During the discussion period, people denounced capitalism and the profits it makes from prison slave labor. Others condemned the arrests in Ferguson, and called for a fight for jobs. One Progressive Labor Party (PLP) member declared that mass incarceration, generated by the war on drugs — a war on Black workers — jailed tens of thousands of young Black men to take potential militant fighters off the street.
PLP members met many new students, workers, and health professionals. Ten signed up to help on the Metro campaign against racist background checks and to join the upcoming conference on mass incarceration, mental health, and homelessness.  
Earlier, on February 28, a PLP leader and a friend of the Party addressed 100 students at the American Medical Student Association (AMSA) convention session on mass incarceration and the history of racist oppression. The students responded with enthusiasm to the presentation and vigorously discussed strategies to organize against racism. Students in Maryland had organized a social justice discussion group while others organized medical student “die-ins” to oppose racist murders by cops.  Local students as well as those from other states gave their contact information for anti-racist campaigns in health care. The Student National Medical Association (SNMA) chapter at George Washington University (GWU) organized a “die-in” and sponsored programs to train student activists.  
For the past two years the Disparities Committee of the Metropolitan Washington Public Health Association (MWPHA) has been campaigning against Metro’s background-check policies. The organization has been fighting to get former prisoners hired and not fired. PLP members have been important in this work. The issue has become well-known in DC and now the leaders of MWPHA and the GWU School of Public Health have joined in activities to broaden the struggle.
During the upcoming National Public Health Week in April, the Dean of the School of Public Health at GWU will speak on mass incarceration. In the coming fall, MWPHA’s annual conference will focus on Incarceration, mental health and homelessness.  The Public Health Student Association (PHSA) will also present a session on grass roots organizing. They have invited a PL’er to speak.  
Members of AMSA, SNMA, and PHSA are planning to work together on these issues. This will be an important step towards multi-racial unity and student health activism.
Despite these encouraging developments, a sharper discussion of capitalism and the need for communist revolution must develop with the many antiracist workers and students who have participated in our work. Capitalism cannot be reformed. Communism is the way to abolish the ills of this racist society. These truths must be raised more clearly in our forums, so that we can offer the vision of a communist society to the broad masses.
PLP is launching a study group with many of these new activists to address these points.  We want these new activists to join the Party, participate in May Day on May 2 in New York City, and to come to the national American Public Health Association Meetings this fall to build on these struggles with the Radical Public Health students in Chicago (see CHALLENGE, 3/11).

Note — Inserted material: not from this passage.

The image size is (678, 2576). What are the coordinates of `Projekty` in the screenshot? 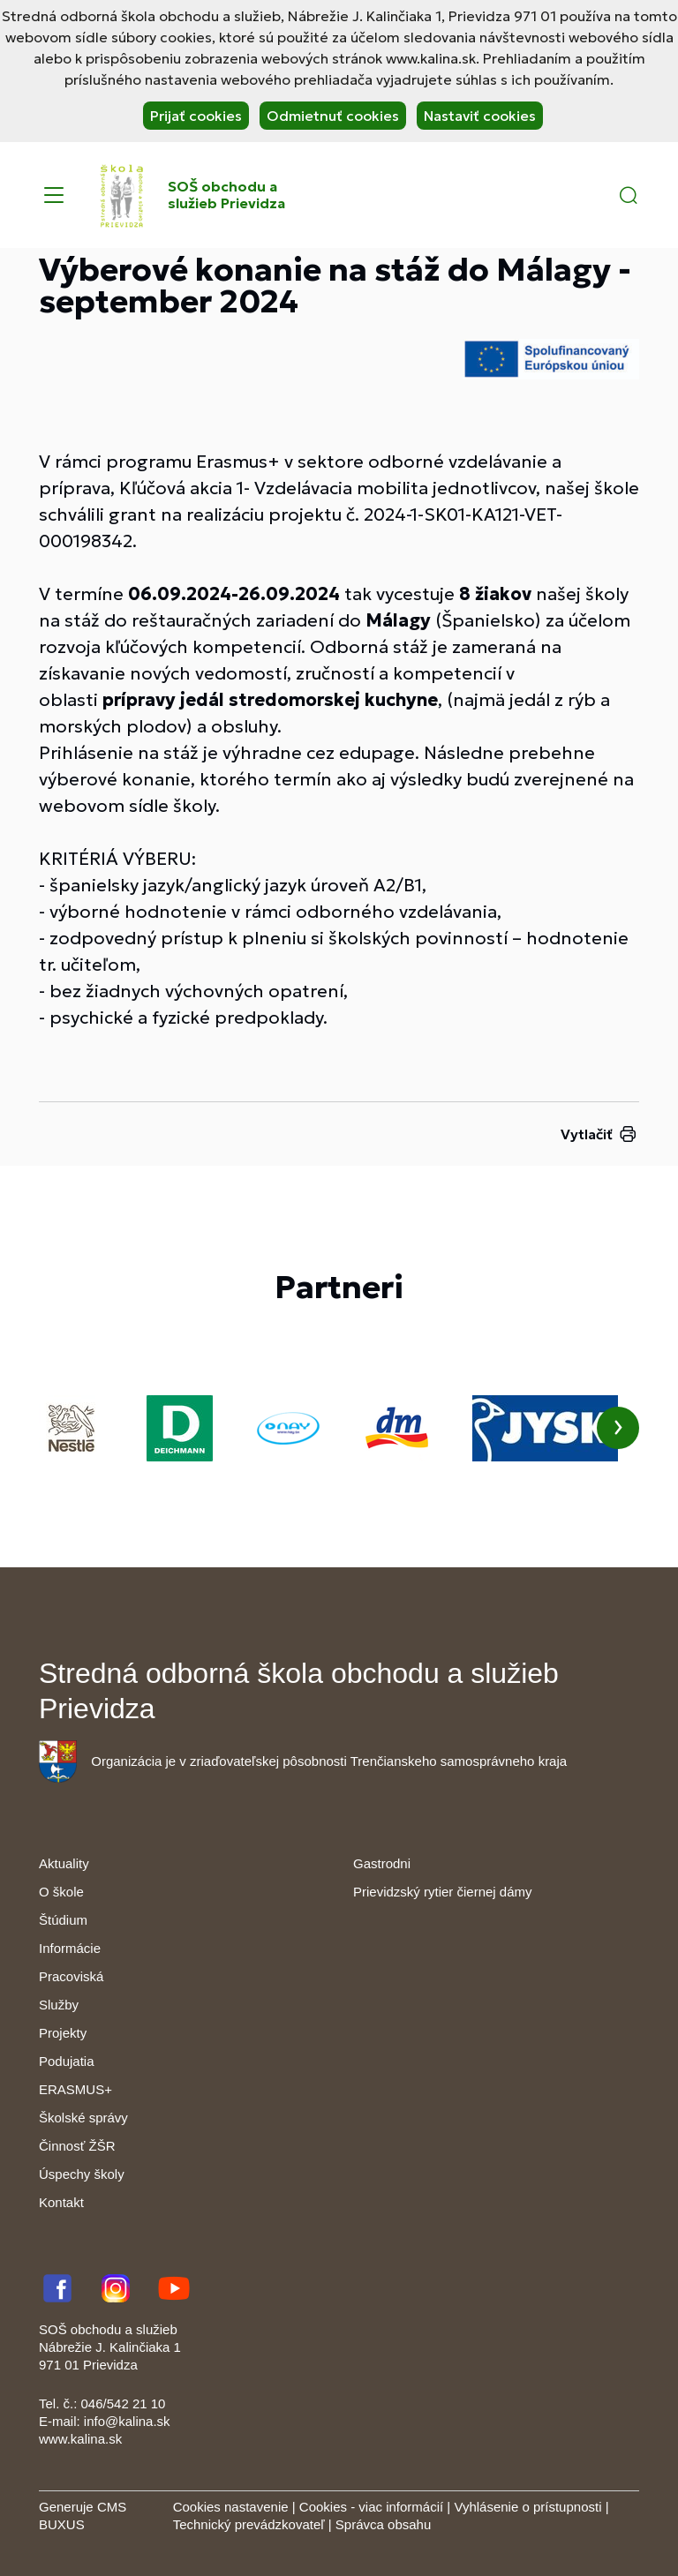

Fight Racism in Public Health and Medicine
The rebellions stemming from the Ferguson and Staten Island police murders have made an impact on the thinking of medical and public health organizations around the country. Take a look at these two items from the New England Journal of Medicine to get an idea of the opportunities from struggle that PL health workers can embrace:
“#BlackLivesMatter — A Challenge to the Medical and Public Health Communities”, http://www.nejm.org/doi/full/10.1056/NEJMp1500529
“Bias, Black Lives, and Academic Medicine”, http://www.nejm.org/doi/full/10.1056/NEJMp1500832


PLP comrades should entwine communist politics into this anti-racist movement.